Where the word "system" occurs in a line of the listing below, copy that line.

^^^^^^^^

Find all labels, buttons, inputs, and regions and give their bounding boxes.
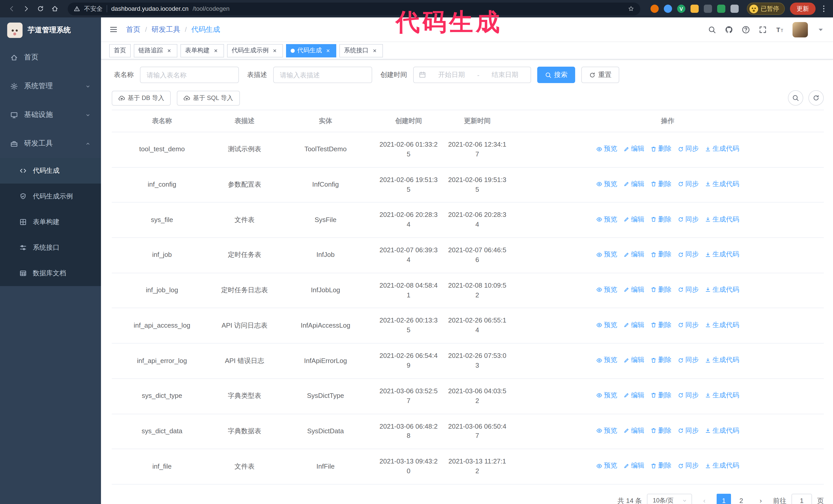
close-icon[interactable]: ×	[166, 47, 173, 54]
action-preview[interactable]: 预览	[596, 179, 617, 189]
page-button-2[interactable]: 2	[734, 494, 748, 504]
sidebar-item-infra[interactable]: 基础设施	[0, 100, 101, 129]
action-delete[interactable]: 删除	[650, 320, 671, 330]
action-preview[interactable]: 预览	[596, 391, 617, 401]
action-edit[interactable]: 编辑	[623, 250, 644, 260]
puzzle-extension-icon[interactable]	[731, 5, 739, 13]
action-sync[interactable]: 同步	[678, 391, 699, 401]
profile-paused-badge[interactable]: 已暂停	[747, 3, 785, 15]
tab-trace[interactable]: 链路追踪 ×	[134, 44, 177, 57]
table-desc-input[interactable]	[273, 67, 372, 83]
tab-codegen[interactable]: 代码生成 ×	[286, 44, 336, 57]
action-delete[interactable]: 删除	[650, 285, 671, 295]
action-edit[interactable]: 编辑	[623, 461, 644, 471]
kebab-menu-icon[interactable]	[820, 5, 828, 13]
action-preview[interactable]: 预览	[596, 144, 617, 154]
action-generate-code[interactable]: 生成代码	[705, 461, 739, 471]
action-sync[interactable]: 同步	[678, 250, 699, 260]
sidebar-item-home[interactable]: 首页	[0, 43, 101, 72]
action-sync[interactable]: 同步	[678, 320, 699, 330]
action-edit[interactable]: 编辑	[623, 285, 644, 295]
user-avatar[interactable]	[792, 22, 808, 37]
font-size-icon[interactable]: TT	[776, 25, 784, 33]
action-generate-code[interactable]: 生成代码	[705, 356, 739, 365]
action-generate-code[interactable]: 生成代码	[705, 285, 739, 295]
action-preview[interactable]: 预览	[596, 356, 617, 365]
chrome-update-button[interactable]: 更新	[790, 3, 815, 15]
people-extension-icon[interactable]	[690, 5, 699, 13]
leaf-extension-icon[interactable]	[717, 5, 725, 13]
action-preview[interactable]: 预览	[596, 250, 617, 260]
github-icon[interactable]	[725, 25, 733, 33]
close-icon[interactable]: ×	[271, 47, 278, 54]
v-extension-icon[interactable]: V	[677, 5, 685, 13]
help-icon[interactable]	[742, 25, 750, 33]
chevron-down-icon[interactable]	[816, 25, 825, 33]
sidebar-item-devtools[interactable]: 研发工具	[0, 129, 101, 158]
page-button-1[interactable]: 1	[717, 494, 731, 504]
back-icon[interactable]	[5, 2, 19, 16]
action-delete[interactable]: 删除	[650, 215, 671, 224]
action-preview[interactable]: 预览	[596, 320, 617, 330]
bookmark-star-icon[interactable]	[628, 6, 634, 12]
sidebar-subitem-system-api[interactable]: 系统接口	[0, 235, 101, 261]
action-delete[interactable]: 删除	[650, 144, 671, 154]
search-button[interactable]: 搜索	[537, 67, 575, 83]
next-page-button[interactable]: ›	[754, 494, 768, 504]
goto-page-input[interactable]	[791, 494, 812, 504]
breadcrumb-item[interactable]: 代码生成	[191, 25, 220, 34]
refresh-table-button[interactable]	[808, 90, 824, 105]
reload-icon[interactable]	[34, 2, 47, 16]
action-delete[interactable]: 删除	[650, 391, 671, 401]
action-sync[interactable]: 同步	[678, 179, 699, 189]
action-edit[interactable]: 编辑	[623, 215, 644, 224]
action-delete[interactable]: 删除	[650, 250, 671, 260]
action-sync[interactable]: 同步	[678, 144, 699, 154]
page-size-select[interactable]: 10条/页	[647, 494, 692, 504]
tab-form-builder[interactable]: 表单构建 ×	[181, 44, 224, 57]
action-generate-code[interactable]: 生成代码	[705, 144, 739, 154]
search-icon[interactable]	[708, 25, 716, 33]
action-edit[interactable]: 编辑	[623, 320, 644, 330]
action-delete[interactable]: 删除	[650, 179, 671, 189]
action-sync[interactable]: 同步	[678, 461, 699, 471]
tab-system-api[interactable]: 系统接口 ×	[339, 44, 383, 57]
action-edit[interactable]: 编辑	[623, 144, 644, 154]
action-generate-code[interactable]: 生成代码	[705, 391, 739, 401]
action-delete[interactable]: 删除	[650, 356, 671, 365]
action-preview[interactable]: 预览	[596, 215, 617, 224]
breadcrumb-item[interactable]: 首页	[126, 25, 140, 34]
action-preview[interactable]: 预览	[596, 426, 617, 436]
action-generate-code[interactable]: 生成代码	[705, 426, 739, 436]
table-name-input[interactable]	[140, 67, 239, 83]
close-icon[interactable]: ×	[325, 47, 332, 54]
action-sync[interactable]: 同步	[678, 215, 699, 224]
sidebar-subitem-codegen[interactable]: 代码生成	[0, 158, 101, 184]
action-sync[interactable]: 同步	[678, 426, 699, 436]
action-delete[interactable]: 删除	[650, 461, 671, 471]
address-bar[interactable]: 不安全 dashboard.yudao.iocoder.cn/tool/code…	[68, 2, 640, 15]
import-db-button[interactable]: 基于 DB 导入	[112, 91, 171, 105]
close-icon[interactable]: ×	[212, 47, 219, 54]
action-generate-code[interactable]: 生成代码	[705, 215, 739, 224]
fox-extension-icon[interactable]	[650, 5, 659, 13]
reset-button[interactable]: 重置	[581, 67, 619, 83]
sidebar-subitem-codegen-example[interactable]: 代码生成示例	[0, 184, 101, 209]
tab-home[interactable]: 首页	[109, 44, 131, 57]
import-sql-button[interactable]: 基于 SQL 导入	[177, 91, 240, 105]
sidebar-subitem-form-builder[interactable]: 表单构建	[0, 209, 101, 235]
action-sync[interactable]: 同步	[678, 285, 699, 295]
hamburger-icon[interactable]	[109, 25, 118, 34]
toggle-search-button[interactable]	[788, 90, 803, 105]
action-generate-code[interactable]: 生成代码	[705, 250, 739, 260]
drop-extension-icon[interactable]	[664, 5, 672, 13]
sidebar-subitem-db-doc[interactable]: 数据库文档	[0, 261, 101, 286]
prev-page-button[interactable]: ‹	[697, 494, 712, 504]
action-preview[interactable]: 预览	[596, 285, 617, 295]
fullscreen-icon[interactable]	[759, 25, 767, 33]
forward-icon[interactable]	[20, 2, 33, 16]
breadcrumb-item[interactable]: 研发工具	[151, 25, 180, 34]
action-preview[interactable]: 预览	[596, 461, 617, 471]
home-icon[interactable]	[48, 2, 62, 16]
tab-codegen-example[interactable]: 代码生成示例 ×	[227, 44, 283, 57]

^^^^^^^^

- _Result of this task_
sidebar-subitem-system-api[interactable]: 系统接口	[0, 235, 101, 261]
tab-system-api[interactable]: 系统接口 ×	[339, 44, 383, 57]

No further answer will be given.